The Innovation Fund has, so far, received contributions of $34.9 million USD, 2267 ETH, and 8 BTC. Both funds aim to help foster global blockchain development and innovations with the potential to impact children and young people globally.

They further provide both fiat and cryptocurrency investments to early-stage startups to help accelerate technological innovation to benefit children around the world.

By distributing funding in cryptocurrency, UNICEF, donors, recipients, and the public can track where the assets are going and how they are being spent, providing an unprecedented level of transparency in the funding and NGO space.

Why did UNICEF accept crypto?

Thomas Davin, Director, Office of Innovation at UNICEF, shared with CryptoSlate about why the agency chose to accept donations in cryptocurrencies.

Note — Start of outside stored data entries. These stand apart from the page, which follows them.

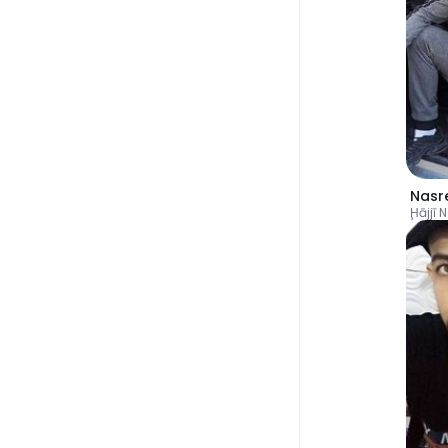
Nasr
Ḩājjī 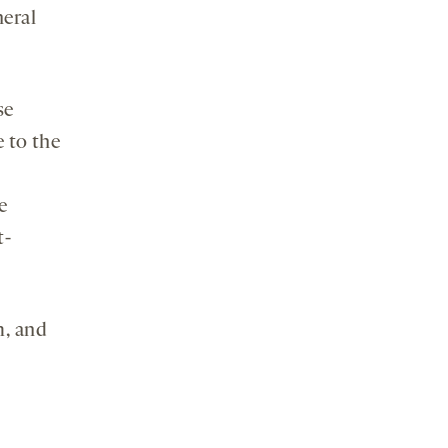
eral
se
 to the
e
t-
m, and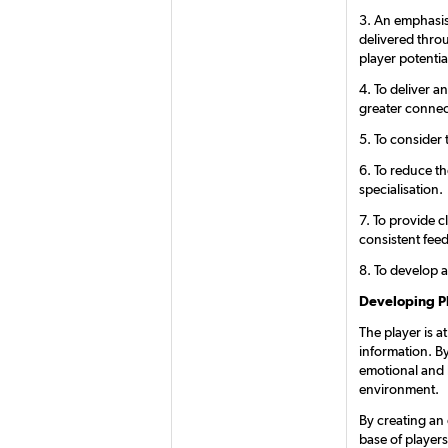
3. An emphasis 
delivered thro
player potentia
4. To deliver a
greater connec
5. To consider 
6. To reduce t
specialisation.
7. To provide c
consistent fee
8. To develop a
Developing P
The player is a
information. By
emotional and l
environment.
By creating an
base of player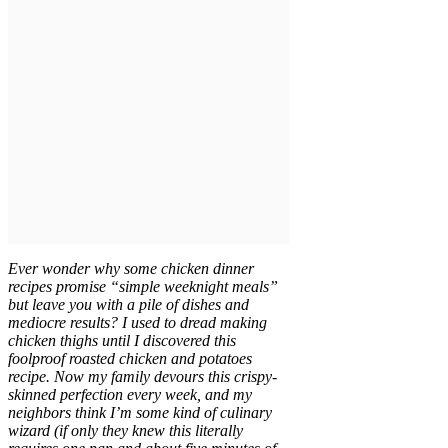
Ever wonder why some chicken dinner
recipes promise “simple weeknight meals”
but leave you with a pile of dishes and
mediocre results? I used to dread making
chicken thighs until I discovered this
foolproof roasted chicken and potatoes
recipe. Now my family devours this crispy-
skinned perfection every week, and my
neighbors think I’m some kind of culinary
wizard (if only they knew this literally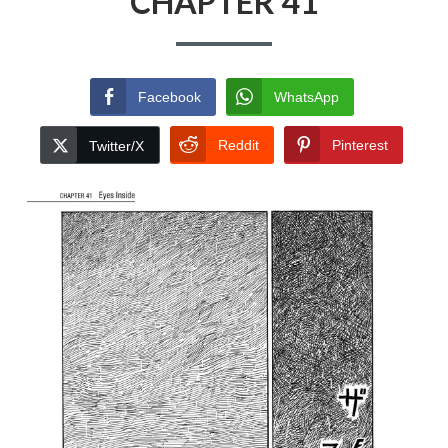
CHAPTER 41
Facebook
WhatsApp
Reddit
Pinterest
Twitter/X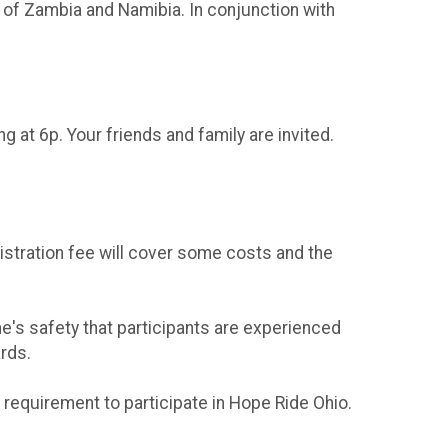
 of Zambia and Namibia. In conjunction with
ing at 6p. Your friends and family are invited.
istration fee will cover some costs and the
ne's safety that participants are experienced
ards.
 requirement to participate in Hope Ride Ohio.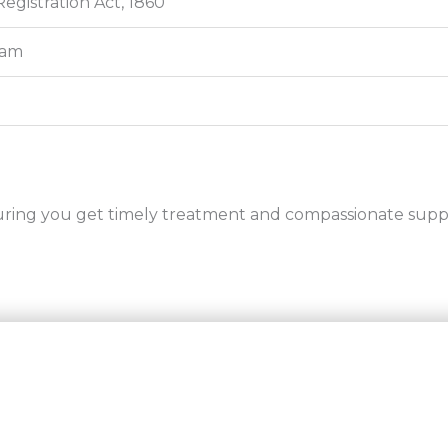
Registration Act, 1860
ram
uring you get timely treatment and compassionate supp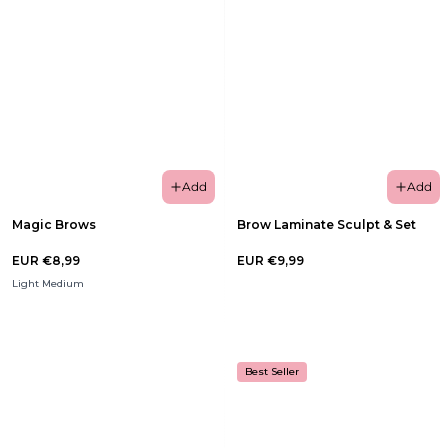
Add
Add
Magic Brows
Brow Laminate Sculpt & Set
EUR €8,99
EUR €9,99
Light Medium
Best Seller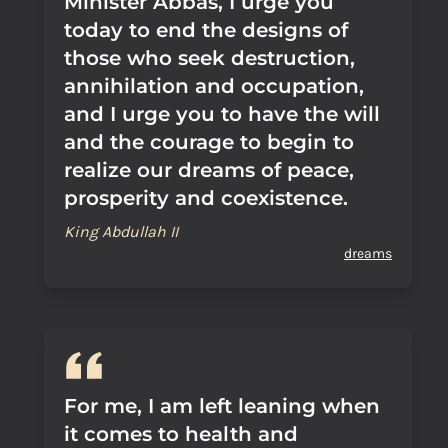
Minister Abbas, I urge you
today to end the designs of
those who seek destruction,
annihilation and occupation,
and I urge you to have the will
and the courage to begin to
realize our dreams of peace,
prosperity and coexistence.
King Abdullah II
dreams
For me, I am left leaning when
it comes to health and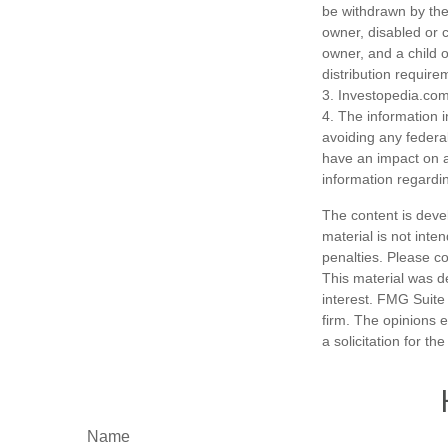
be withdrawn by the 
owner, disabled or c
owner, and a child 
distribution require
3. Investopedia.com
4. The information i
avoiding any federa
have an impact on af
information regardin
The content is deve
material is not inte
penalties. Please co
This material was d
interest. FMG Suite 
firm. The opinions 
a solicitation for t
Name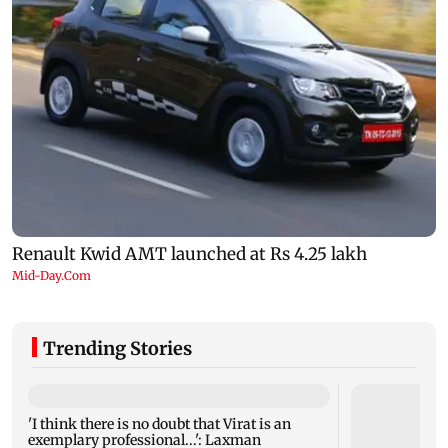
Trending Stories
'I think there is no doubt that Virat is an
exemplary professional...': Laxman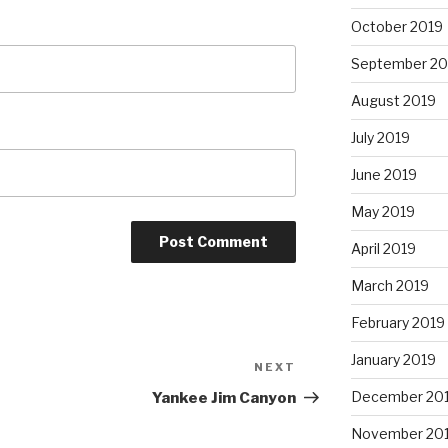
October 2019
September 20
August 2019
July 2019
June 2019
May 2019
April 2019
March 2019
February 2019
January 2019
NEXT
Next
Post
December 20
Yankee Jim Canyon
November 20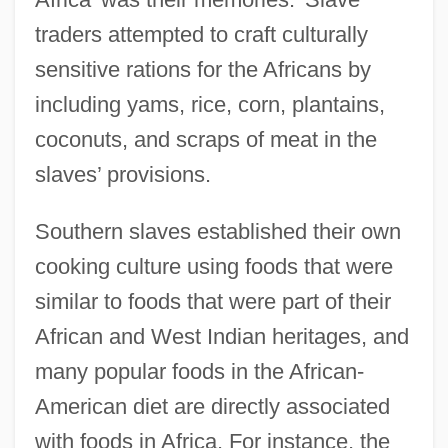
traders attempted to craft culturally
sensitive rations for the Africans by
including yams, rice, corn, plantains,
coconuts, and scraps of meat in the
slaves’ provisions.
Southern slaves established their own
cooking culture using foods that were
similar to foods that were part of their
African and West Indian heritages, and
many popular foods in the African-
American diet are directly associated
with foods in Africa. For instance, the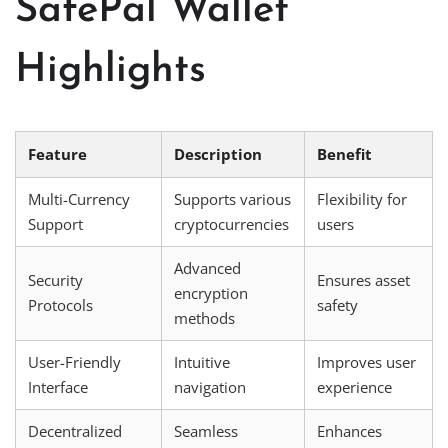
SafePal Wallet
Highlights
Feature
Description
Benefit
Multi-Currency
Supports various
Flexibility for
Support
cryptocurrencies
users
Advanced
Security
Ensures asset
encryption
Protocols
safety
methods
User-Friendly
Intuitive
Improves user
Interface
navigation
experience
Decentralized
Seamless
Enhances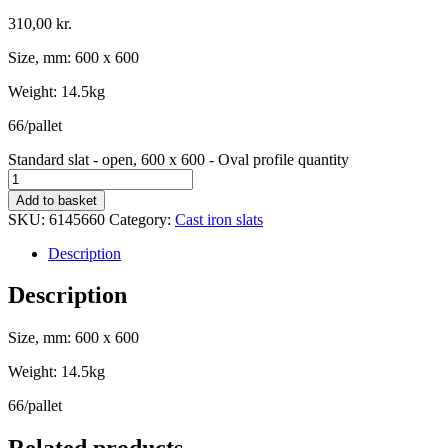
310,00
kr.
Size, mm: 600 x 600
Weight: 14.5kg
66/pallet
Standard slat - open, 600 x 600 - Oval profile quantity
Add to basket
SKU:
6145660
Category:
Cast iron slats
Description
Description
Size, mm: 600 x 600
Weight: 14.5kg
66/pallet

“The UNICEF Innovation Fund is a $34.9M pooled Fund investing in early-stage, open-source, emerging technology with the potential to impact children on a global scale,” he said, adding the Huobi Charity’s donation will support early-stage, open-source projects and UNICEF’s ongoing explorations toward a digitally financed future.  

“We have seen no other technology cluster with a steeper growth over the past years – or more potential to solve any conceivable problem – than that of Bitcoin, Ethereum, and other blockchain technology applications,” he added.

Davin shared the CryptoFund has, so far, made over 12 investments in technology companies to help developing and emerging economies that have previously received up to $100,000 from UNICEF’s Innovation Fund.

These cryptocurrency-denominated investments are aimed at helping the companies continue developing their open-source and digital public goods, said Davin. “The startups receiving investment denominated in crypto must use the cryptocurrency in cryptocurrency. This allows UNICEF and our donors to better understand where the investment is being spent,” he explained.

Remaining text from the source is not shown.